Deep Dive into Evaluation Areas
To succeed, you must demonstrate competence across several core pillars. Based on candidate reports, Aetna’s interviews focus heavily on practical application rather than just theoretical knowledge.
SQL and Data Manipulation
Data at Aetna is vast and stored in complex relational databases. You must be comfortable querying data to answer business questions.
- Why it matters: You cannot model data you cannot retrieve. SQL is the daily language of data scientists here.
- Evaluation: Expect live coding or whiteboard questions involving joins, window functions, and aggregations.
- Strong performance: Writing efficient queries that handle edge cases (like NULL values in claims data) and explaining your logic as you write.
Be ready to go over:
- Complex Joins – Inner, Left, Right, and Self joins to merge member and claims tables.
- Aggregations & Grouping – Using
GROUP BY,HAVING, and aggregate functions to summarize data. - Window Functions –
RANK(),ROW_NUMBER(), and moving averages. - Advanced concepts – Query optimization and handling date/time manipulation in SQL.

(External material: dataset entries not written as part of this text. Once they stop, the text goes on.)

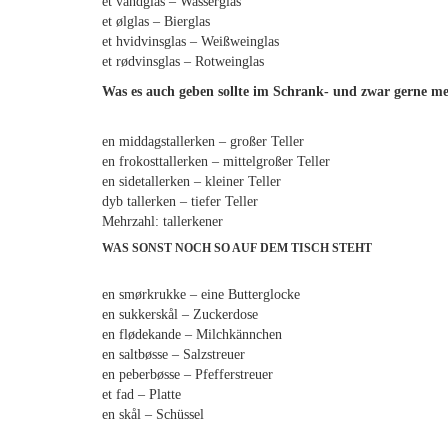
et vandglas – Wasserglas
et ølglas – Bierglas
et hvidvinsglas – Weißweinglas
et rødvinsglas – Rotweinglas
Was es auch geben sollte im Schrank- und zwar gerne mehr
en middagstallerken – großer Teller
en frokosttallerken – mittelgroßer Teller
en sidetallerken – kleiner Teller
dyb tallerken – tiefer Teller
Mehrzahl: tallerkener
WAS SONST NOCH SO AUF DEM TISCH STEHT
en smørkrukke – eine Butterglocke
en sukkerskål – Zuckerdose
en flødekande – Milchkännchen
en saltbøsse – Salzstreuer
en peberbøsse – Pfefferstreuer
et fad – Platte
en skål – Schüssel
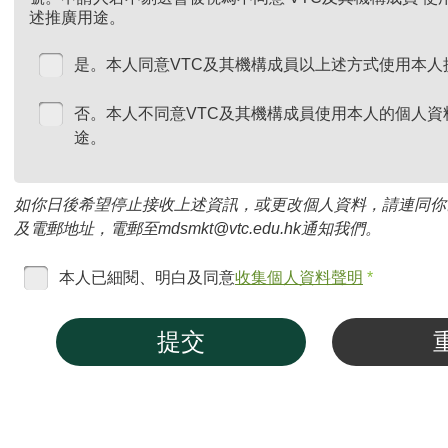
述推廣用途。
是。本人同意VTC及其機構成員以上述方式使用本人
否。本人不同意VTC及其機構成員使用本人的個人資
途。
如你日後希望停止接收上述資訊，或更改個人資料，請連同你
及電郵地址，電郵至mdsmkt@vtc.edu.hk通知我們。
本人已細閱、明白及同意
收集個人資料聲明
*
提交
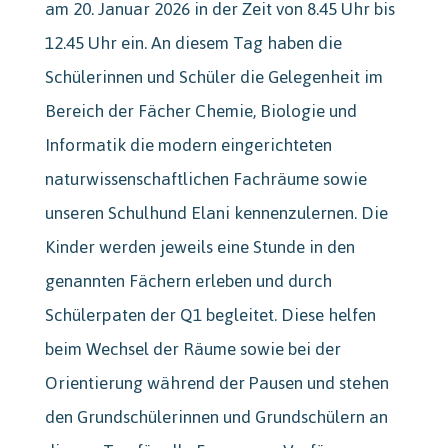
am 20. Januar 2026 in der Zeit von 8.45 Uhr bis
12.45 Uhr ein. An diesem Tag haben die
Schülerinnen und Schüler die Gelegenheit im
Bereich der Fächer Chemie, Biologie und
Informatik die modern eingerichteten
naturwissenschaftlichen Fachräume sowie
unseren Schulhund Elani kennenzulernen. Die
Kinder werden jeweils eine Stunde in den
genannten Fächern erleben und durch
Schülerpaten der Q1 begleitet. Diese helfen
beim Wechsel der Räume sowie bei der
Orientierung während der Pausen und stehen
den Grundschülerinnen und Grundschülern an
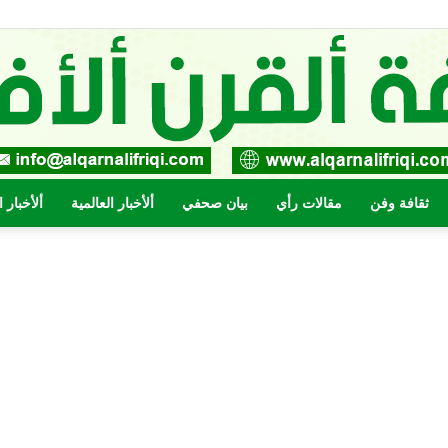
ثقافة وفن
مقالات رأي
بيان صحفي
ألأخبار العالمية
ألأخبار 
صحيفة
القرن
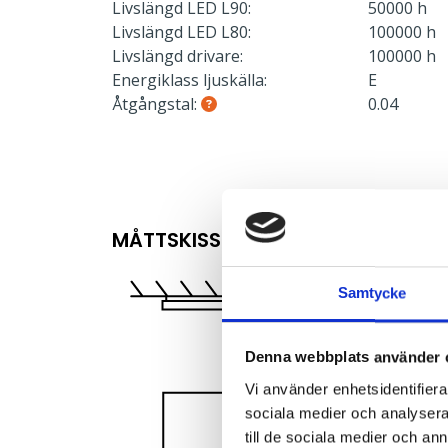
Livslängd LED L90:
50000 h
Livslängd LED L80:
100000 h
Livslängd drivare:
100000 h
Energiklass ljuskälla:
E
Åtgångstal:
0.04
MÅTTSKISS
Samtycke
Denna webbplats använder 
Vi använder enhetsidentifierar
sociala medier och analysera 
till de sociala medier och a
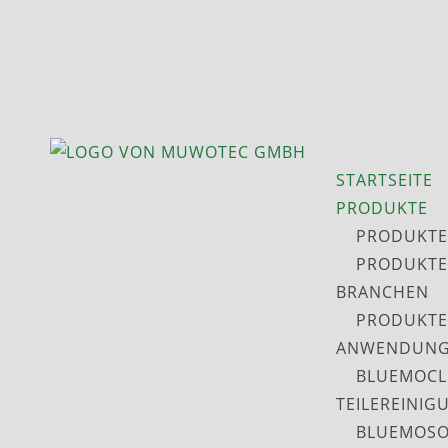
STARTSEITE
PRODUKTE
PRODUKTE
PRODUKTE
BRANCHEN
PRODUKTE
ANWENDUNG
BLUEMOCL
TEILEREINIG
BLUEMOSO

Example questions or scenarios:
- "Write a query to find the top 3 most expensive claims per member for the last year."
- "How would you join two tables with mismatched keys or duplicate entries?"
- "Calculate the month-over-month growth in new members using SQL."

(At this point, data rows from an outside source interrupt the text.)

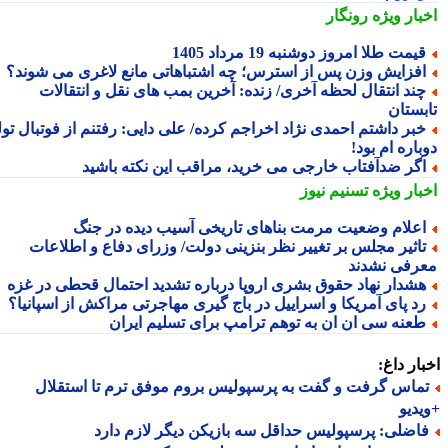
بار ویژه
رونگار
یمت طلا امروز دوشنبه 19 مرداد 1405
فزایش وزن پس از استرس؛ چه اشتباهاتی مانع لاغری می شوند؟
ند انتقال لحظه آخری/ زنده: آخرین بمب های نقل و انتقالات
بستان
بر داشتم احمدی نژاد اخراجم کرده/ علی دایی: رفتنم از فوتبال تولد
اره ام بود!
گر ضدآفتاب خارجی می خرید، مراقب این نکته باشید
بار ویژه
تسنیم نیوز
علام وضعیت مرمت بناهای تاریخی آسیب دیده در جنگ
اثیر مجلس بر تغییر نظر بنزینی دولت/ وزرای دفاع و اطلاعات
رفی نشدند
شدار نهاد حقوق بشری اروپا درباره تشدید احتمال قحطی در غزه
د پای آمریکا و اسراییل در باج گیری مهاجرتی مراکش از اسپانیا؟
عنه سی ان ان به توهم ترامپ برای تسلیم ایران
ار داغ:
ماس گرفت و گفت به پرسپولیس بروم موفق ترم تا استقلال
دیو
اضلی: پرسپولیس حداقل سه بازیکن دیگر لازم دارد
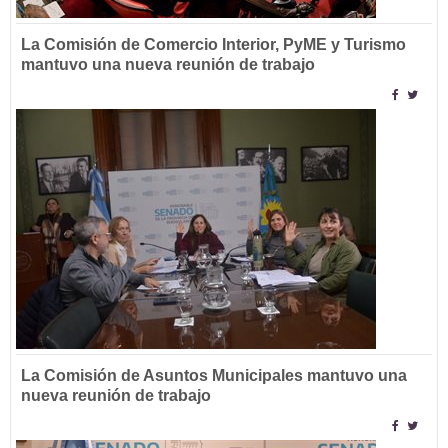
La Comisión de Comercio Interior, PyME y Turismo
mantuvo una nueva reunión de trabajo
La Comisión de Asuntos Municipales mantuvo una
nueva reunión de trabajo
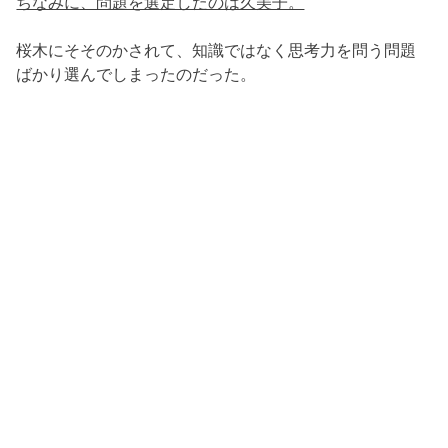
ちなみに、問題を選定したのは久美子。
桜木にそそのかされて、知識ではなく思考力を問う問題
ばかり選んでしまったのだった。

Machine Learning & Statistics
You need a solid grasp of the algorithms you use. It is not enough to import a library; you must understand the underlying math and assumptions.

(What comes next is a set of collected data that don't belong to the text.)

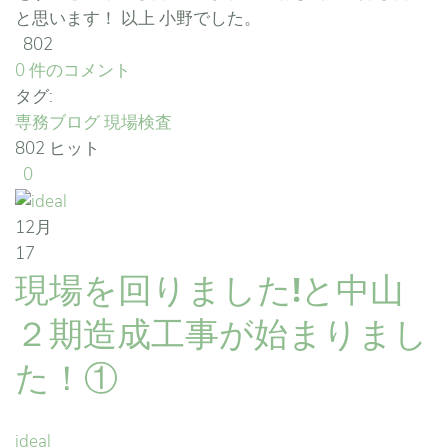
と思います！ 以上 小野でした。
802
0 件のコメント
タグ:
専務ブログ
現場検査
802 ヒット
0
12月
17
現場を回りました!と中山
２期造成工事が始まりまし
た！①
ideal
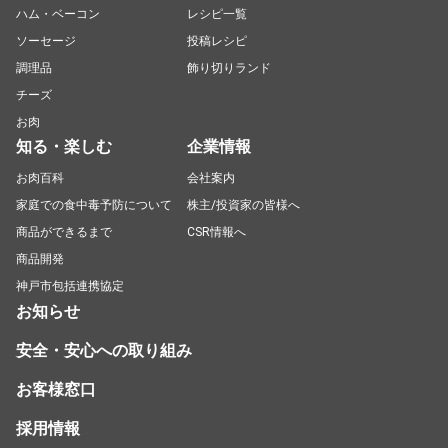
ハム・ベーコン
レシピ一覧
ソーセージ
投稿レシピ
調理品
飾り切りランド
チーズ
お肉
知る・楽しむ
企業情報
お肉百科
会社案内
家庭での食中毒予防について
株主/投資家の皆様へ
商品ができるまで
CSR情報へ
商品開発
神戸市包括連携協定
お知らせ
安全・安心への取り組み
お客様窓口
採用情報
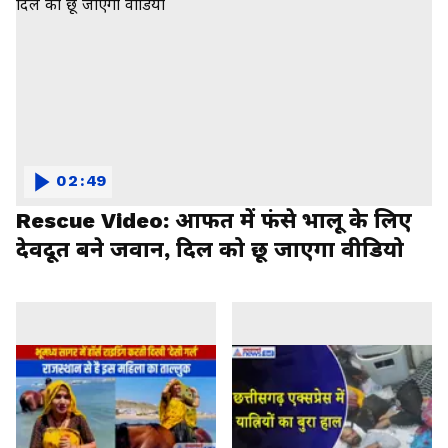
02:49
Rescue Video: आफत में फंसे भालू के लिए
देवदूत बने जवान, दिल को छू जाएगा वीडियो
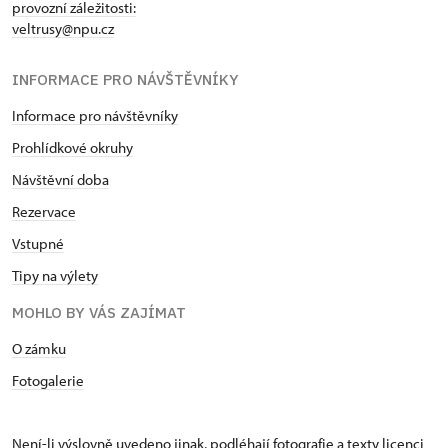
provozní záležitosti:
veltrusy@npu.cz
INFORMACE PRO NÁVŠTĚVNÍKY
Informace pro návštěvníky
Prohlídkové okruhy
Návštěvní doba
Rezervace
Vstupné
Tipy na výlety
MOHLO BY VÁS ZAJÍMAT
O zámku
Fotogalerie
Není-li výslovně uvedeno jinak, podléhají fotografie a texty
licenci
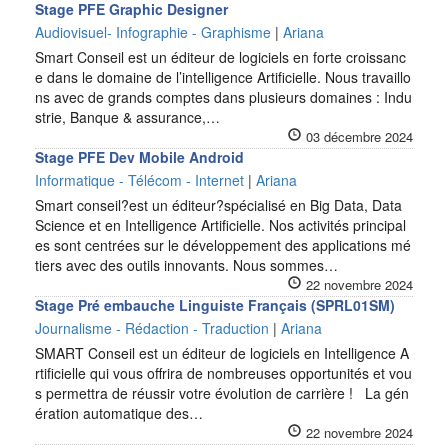
Stage PFE Graphic Designer
Audiovisuel- Infographie - Graphisme
|
Ariana
Smart Conseil est un éditeur de logiciels en forte croissanc
e dans le domaine de l’intelligence Artificielle. Nous travaillo
ns avec de grands comptes dans plusieurs domaines : Indu
strie, Banque & assurance,…
03 décembre 2024
Stage PFE Dev Mobile Android
Informatique - Télécom - Internet
|
Ariana
Smart conseil?est un éditeur?spécialisé en Big Data, Data
Science et en Intelligence Artificielle. Nos activités principal
es sont centrées sur le développement des applications mé
tiers avec des outils innovants. Nous sommes…
22 novembre 2024
Stage Pré embauche Linguiste Français (SPRL01SM)
Journalisme - Rédaction - Traduction
|
Ariana
SMART Conseil est un éditeur de logiciels en Intelligence A
rtificielle qui vous offrira de nombreuses opportunités et vou
s permettra de réussir votre évolution de carrière ! La gén
ération automatique des…
22 novembre 2024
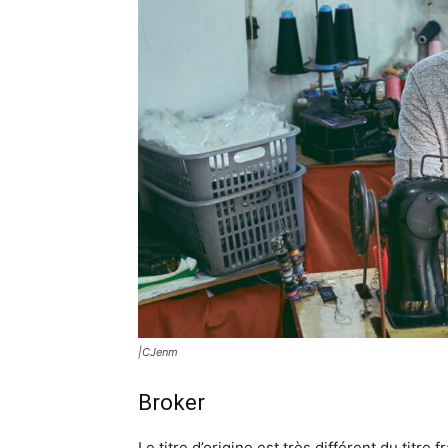
|CJenm
Broker
Le titre d’origine est très différent du titre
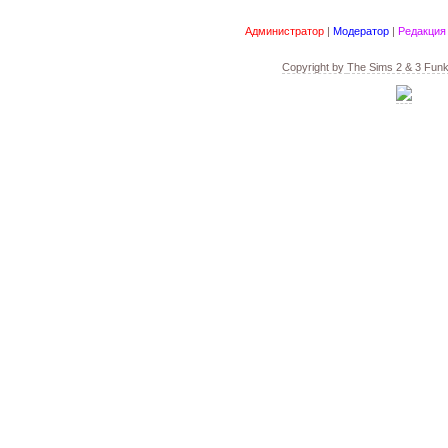
Администратор
|
Модератор
|
Редакция
Copyright by
The Sims 2 & 3 Fun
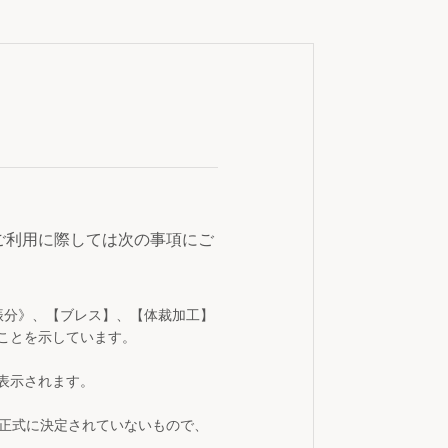
ご利用に際しては次の事項にご
振分》、【ブレス】、【体裁加工】
ことを示しています。
表示されます。
が正式に決定されていないもので、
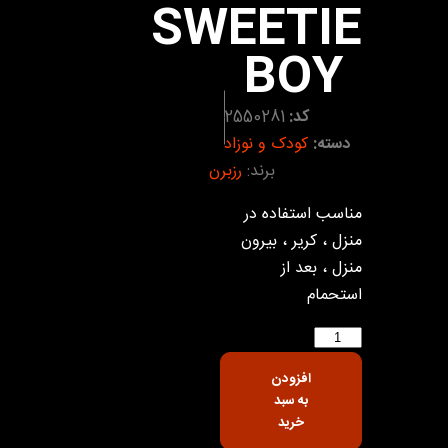
SWEETIE
BOY
کد:
2550281
دسته:
کودک و نوزاد
برند:
رزبرن
مناسب استفاده در
منزل ، کریر ، بیرون
منزل ، بعد از
استحمام
افزودن
به سبد
خرید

- Why it matters: Incorrectly applied models in healthcare can have serious consequences.
- Evaluation: Questions will cover model selection, bias-variance trade-off, and validation metrics.
- Strong performance: clearly articulating why a Random Forest is better than Logistic Regression for a specific dataset, and how to handle class imbalance (common in fraud or rare disease detection).
Be ready to go over:
- Supervised Learning – Regression (Linear/Logistic), Decision Trees, Random Forests, Gradient Boosting.
- Unsupervised Learning – K-Means clustering (e.g., for member segmentation), PCA for dimensionality reduction.
- Model Evaluation – ROC-AUC, Precision-Recall, F1 Score, and why accuracy is often a bad metric in healthcare.
- Advanced concepts – Natural Language Processing (NLP) for clinical notes or Time Series forecasting.
Example questions or scenarios:
- "Explain the difference between L1 and L2 regularization."
- "How do you handle missing values in a dataset? When would you impute vs. drop?"
- "Describe a time you had to select a model for an imbalanced dataset."
Product Sense & Case Studies
This area tests your ability to apply data science to business problems.
- Why it matters: You must solve the right problem.
- Evaluation: You will be given a hypothetical scenario and asked to design a solution from scratch.
- Strong performance: A structured approach: Clarify goals -> Define metrics -> Propose data sources -> Design model -> Plan validation -> Discuss deployment.
Be ready to go over:
- Metric Definition – Defining success (e.g., "What does 'healthy' mean in data terms?").
- Experimental Design – A/B testing basics and causal inference.
- Feasibility – recognizing when a rule-based system is better than an ML model.
Example questions or scenarios:
- "How would you build a model to predict which members are at risk of diabetes?"
- "We want to measure the impact of a new wellness program. How would you design the experiment?"
- "How would you detect fraudulent claims in real-time?"